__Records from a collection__

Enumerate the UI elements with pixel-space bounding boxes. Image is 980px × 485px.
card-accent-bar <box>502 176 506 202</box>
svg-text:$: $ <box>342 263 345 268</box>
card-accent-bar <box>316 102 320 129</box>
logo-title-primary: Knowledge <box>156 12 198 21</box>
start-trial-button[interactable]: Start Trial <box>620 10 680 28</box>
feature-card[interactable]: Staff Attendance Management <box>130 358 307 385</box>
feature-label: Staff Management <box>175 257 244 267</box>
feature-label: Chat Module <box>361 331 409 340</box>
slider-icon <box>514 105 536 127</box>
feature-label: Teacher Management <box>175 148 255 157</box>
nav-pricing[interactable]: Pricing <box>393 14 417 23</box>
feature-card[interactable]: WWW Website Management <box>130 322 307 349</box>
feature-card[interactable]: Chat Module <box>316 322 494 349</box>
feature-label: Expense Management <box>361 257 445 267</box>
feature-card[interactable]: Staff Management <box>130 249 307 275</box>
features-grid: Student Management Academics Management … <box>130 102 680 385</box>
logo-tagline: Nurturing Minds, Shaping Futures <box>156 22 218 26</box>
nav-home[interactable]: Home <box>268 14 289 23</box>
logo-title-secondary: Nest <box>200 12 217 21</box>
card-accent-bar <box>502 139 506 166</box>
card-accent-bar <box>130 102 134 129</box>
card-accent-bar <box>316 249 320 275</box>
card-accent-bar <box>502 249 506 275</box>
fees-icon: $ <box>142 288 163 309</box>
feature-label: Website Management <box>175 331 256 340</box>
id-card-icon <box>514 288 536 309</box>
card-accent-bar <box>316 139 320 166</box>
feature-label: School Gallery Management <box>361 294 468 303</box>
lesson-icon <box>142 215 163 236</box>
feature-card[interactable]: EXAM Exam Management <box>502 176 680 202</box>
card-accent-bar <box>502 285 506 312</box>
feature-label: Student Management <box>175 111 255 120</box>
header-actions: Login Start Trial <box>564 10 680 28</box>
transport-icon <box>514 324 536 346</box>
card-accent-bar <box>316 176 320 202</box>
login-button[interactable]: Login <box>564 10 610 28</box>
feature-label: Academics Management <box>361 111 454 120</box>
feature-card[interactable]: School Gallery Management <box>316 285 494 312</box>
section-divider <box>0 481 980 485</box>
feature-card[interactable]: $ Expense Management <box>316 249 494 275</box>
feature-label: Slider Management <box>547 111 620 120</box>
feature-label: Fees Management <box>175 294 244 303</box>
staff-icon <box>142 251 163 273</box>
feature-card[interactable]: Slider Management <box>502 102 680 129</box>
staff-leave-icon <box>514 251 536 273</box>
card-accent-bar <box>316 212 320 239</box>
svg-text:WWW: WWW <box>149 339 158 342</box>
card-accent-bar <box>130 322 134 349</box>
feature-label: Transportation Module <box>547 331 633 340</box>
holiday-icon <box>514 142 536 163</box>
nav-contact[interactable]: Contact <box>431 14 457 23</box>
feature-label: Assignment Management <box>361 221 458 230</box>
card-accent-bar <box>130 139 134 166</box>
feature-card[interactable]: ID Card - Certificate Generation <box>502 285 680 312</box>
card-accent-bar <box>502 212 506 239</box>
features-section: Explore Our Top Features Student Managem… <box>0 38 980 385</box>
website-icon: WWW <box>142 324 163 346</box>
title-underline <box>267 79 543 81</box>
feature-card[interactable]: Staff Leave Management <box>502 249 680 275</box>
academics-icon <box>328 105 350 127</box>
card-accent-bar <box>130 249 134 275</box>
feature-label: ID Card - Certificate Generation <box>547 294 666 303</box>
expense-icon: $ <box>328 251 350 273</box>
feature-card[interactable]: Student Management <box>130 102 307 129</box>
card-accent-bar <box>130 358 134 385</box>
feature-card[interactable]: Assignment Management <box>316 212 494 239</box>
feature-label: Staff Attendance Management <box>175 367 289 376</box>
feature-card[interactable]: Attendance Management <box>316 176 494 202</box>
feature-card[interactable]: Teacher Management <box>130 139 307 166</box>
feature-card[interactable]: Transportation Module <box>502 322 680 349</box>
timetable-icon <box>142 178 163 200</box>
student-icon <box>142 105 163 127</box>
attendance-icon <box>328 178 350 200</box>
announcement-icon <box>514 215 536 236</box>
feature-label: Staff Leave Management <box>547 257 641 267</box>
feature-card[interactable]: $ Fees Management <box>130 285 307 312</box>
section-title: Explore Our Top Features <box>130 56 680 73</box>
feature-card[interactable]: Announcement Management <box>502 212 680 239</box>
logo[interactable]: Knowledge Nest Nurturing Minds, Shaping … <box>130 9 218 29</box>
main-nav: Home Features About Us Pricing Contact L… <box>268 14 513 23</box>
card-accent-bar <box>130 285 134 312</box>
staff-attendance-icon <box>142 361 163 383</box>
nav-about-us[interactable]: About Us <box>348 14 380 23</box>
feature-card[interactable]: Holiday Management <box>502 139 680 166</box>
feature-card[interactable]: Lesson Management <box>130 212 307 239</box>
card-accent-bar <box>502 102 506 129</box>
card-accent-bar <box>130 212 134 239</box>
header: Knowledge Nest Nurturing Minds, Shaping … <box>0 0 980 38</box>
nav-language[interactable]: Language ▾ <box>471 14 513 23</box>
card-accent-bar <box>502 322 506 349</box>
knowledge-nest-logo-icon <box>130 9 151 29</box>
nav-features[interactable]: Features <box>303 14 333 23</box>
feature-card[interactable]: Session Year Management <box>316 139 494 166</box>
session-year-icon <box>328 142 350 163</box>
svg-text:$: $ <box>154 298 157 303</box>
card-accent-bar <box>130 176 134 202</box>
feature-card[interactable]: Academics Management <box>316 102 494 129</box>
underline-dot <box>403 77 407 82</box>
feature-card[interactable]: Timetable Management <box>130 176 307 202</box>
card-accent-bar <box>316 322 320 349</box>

__Task description__
Write the data above out again in full, with every word as given.

__Answer below__
Enumerate the UI elements with pixel-space bounding boxes. Image is 980px × 485px.
card-accent-bar <box>502 176 506 202</box>
svg-text:$: $ <box>342 263 345 268</box>
card-accent-bar <box>316 102 320 129</box>
logo-title-primary: Knowledge <box>156 12 198 21</box>
start-trial-button[interactable]: Start Trial <box>620 10 680 28</box>
feature-card[interactable]: Staff Attendance Management <box>130 358 307 385</box>
feature-label: Staff Management <box>175 257 244 267</box>
feature-label: Chat Module <box>361 331 409 340</box>
slider-icon <box>514 105 536 127</box>
feature-label: Teacher Management <box>175 148 255 157</box>
nav-pricing[interactable]: Pricing <box>393 14 417 23</box>
feature-card[interactable]: WWW Website Management <box>130 322 307 349</box>
feature-card[interactable]: Chat Module <box>316 322 494 349</box>
feature-label: Expense Management <box>361 257 445 267</box>
feature-card[interactable]: Staff Management <box>130 249 307 275</box>
features-grid: Student Management Academics Management … <box>130 102 680 385</box>
logo-tagline: Nurturing Minds, Shaping Futures <box>156 22 218 26</box>
nav-home[interactable]: Home <box>268 14 289 23</box>
logo-title-secondary: Nest <box>200 12 217 21</box>
card-accent-bar <box>502 139 506 166</box>
card-accent-bar <box>130 102 134 129</box>
card-accent-bar <box>316 249 320 275</box>
card-accent-bar <box>502 249 506 275</box>
fees-icon: $ <box>142 288 163 309</box>
feature-label: Website Management <box>175 331 256 340</box>
id-card-icon <box>514 288 536 309</box>
card-accent-bar <box>316 139 320 166</box>
feature-label: School Gallery Management <box>361 294 468 303</box>
lesson-icon <box>142 215 163 236</box>
feature-card[interactable]: EXAM Exam Management <box>502 176 680 202</box>
card-accent-bar <box>502 285 506 312</box>
feature-label: Student Management <box>175 111 255 120</box>
header-actions: Login Start Trial <box>564 10 680 28</box>
transport-icon <box>514 324 536 346</box>
card-accent-bar <box>316 176 320 202</box>
login-button[interactable]: Login <box>564 10 610 28</box>
feature-label: Academics Management <box>361 111 454 120</box>
feature-card[interactable]: School Gallery Management <box>316 285 494 312</box>
section-divider <box>0 481 980 485</box>
feature-card[interactable]: $ Expense Management <box>316 249 494 275</box>
feature-label: Slider Management <box>547 111 620 120</box>
feature-label: Fees Management <box>175 294 244 303</box>
staff-icon <box>142 251 163 273</box>
feature-card[interactable]: Slider Management <box>502 102 680 129</box>
staff-leave-icon <box>514 251 536 273</box>
card-accent-bar <box>316 212 320 239</box>
svg-text:WWW: WWW <box>149 339 158 342</box>
card-accent-bar <box>130 322 134 349</box>
feature-label: Transportation Module <box>547 331 633 340</box>
holiday-icon <box>514 142 536 163</box>
nav-contact[interactable]: Contact <box>431 14 457 23</box>
feature-label: Assignment Management <box>361 221 458 230</box>
card-accent-bar <box>130 139 134 166</box>
feature-card[interactable]: ID Card - Certificate Generation <box>502 285 680 312</box>
card-accent-bar <box>502 212 506 239</box>
features-section: Explore Our Top Features Student Managem… <box>0 38 980 385</box>
website-icon: WWW <box>142 324 163 346</box>
title-underline <box>267 79 543 81</box>
feature-card[interactable]: Staff Leave Management <box>502 249 680 275</box>
academics-icon <box>328 105 350 127</box>
card-accent-bar <box>130 249 134 275</box>
feature-label: ID Card - Certificate Generation <box>547 294 666 303</box>
expense-icon: $ <box>328 251 350 273</box>
feature-card[interactable]: Student Management <box>130 102 307 129</box>
card-accent-bar <box>130 358 134 385</box>
feature-card[interactable]: Assignment Management <box>316 212 494 239</box>
feature-label: Staff Attendance Management <box>175 367 289 376</box>
feature-card[interactable]: Attendance Management <box>316 176 494 202</box>
feature-card[interactable]: Teacher Management <box>130 139 307 166</box>
feature-card[interactable]: Transportation Module <box>502 322 680 349</box>
timetable-icon <box>142 178 163 200</box>
student-icon <box>142 105 163 127</box>
attendance-icon <box>328 178 350 200</box>
announcement-icon <box>514 215 536 236</box>
feature-label: Staff Leave Management <box>547 257 641 267</box>
feature-card[interactable]: $ Fees Management <box>130 285 307 312</box>
section-title: Explore Our Top Features <box>130 56 680 73</box>
feature-card[interactable]: Announcement Management <box>502 212 680 239</box>
logo[interactable]: Knowledge Nest Nurturing Minds, Shaping … <box>130 9 218 29</box>
main-nav: Home Features About Us Pricing Contact L… <box>268 14 513 23</box>
card-accent-bar <box>130 285 134 312</box>
staff-attendance-icon <box>142 361 163 383</box>
nav-about-us[interactable]: About Us <box>348 14 380 23</box>
feature-card[interactable]: Holiday Management <box>502 139 680 166</box>
feature-card[interactable]: Lesson Management <box>130 212 307 239</box>
card-accent-bar <box>502 102 506 129</box>
card-accent-bar <box>130 212 134 239</box>
header: Knowledge Nest Nurturing Minds, Shaping … <box>0 0 980 38</box>
nav-language[interactable]: Language ▾ <box>471 14 513 23</box>
card-accent-bar <box>502 322 506 349</box>
knowledge-nest-logo-icon <box>130 9 151 29</box>
nav-features[interactable]: Features <box>303 14 333 23</box>
feature-card[interactable]: Session Year Management <box>316 139 494 166</box>
session-year-icon <box>328 142 350 163</box>
svg-text:$: $ <box>154 298 157 303</box>
card-accent-bar <box>130 176 134 202</box>
feature-card[interactable]: Academics Management <box>316 102 494 129</box>
underline-dot <box>403 77 407 82</box>
feature-card[interactable]: Timetable Management <box>130 176 307 202</box>
card-accent-bar <box>316 322 320 349</box>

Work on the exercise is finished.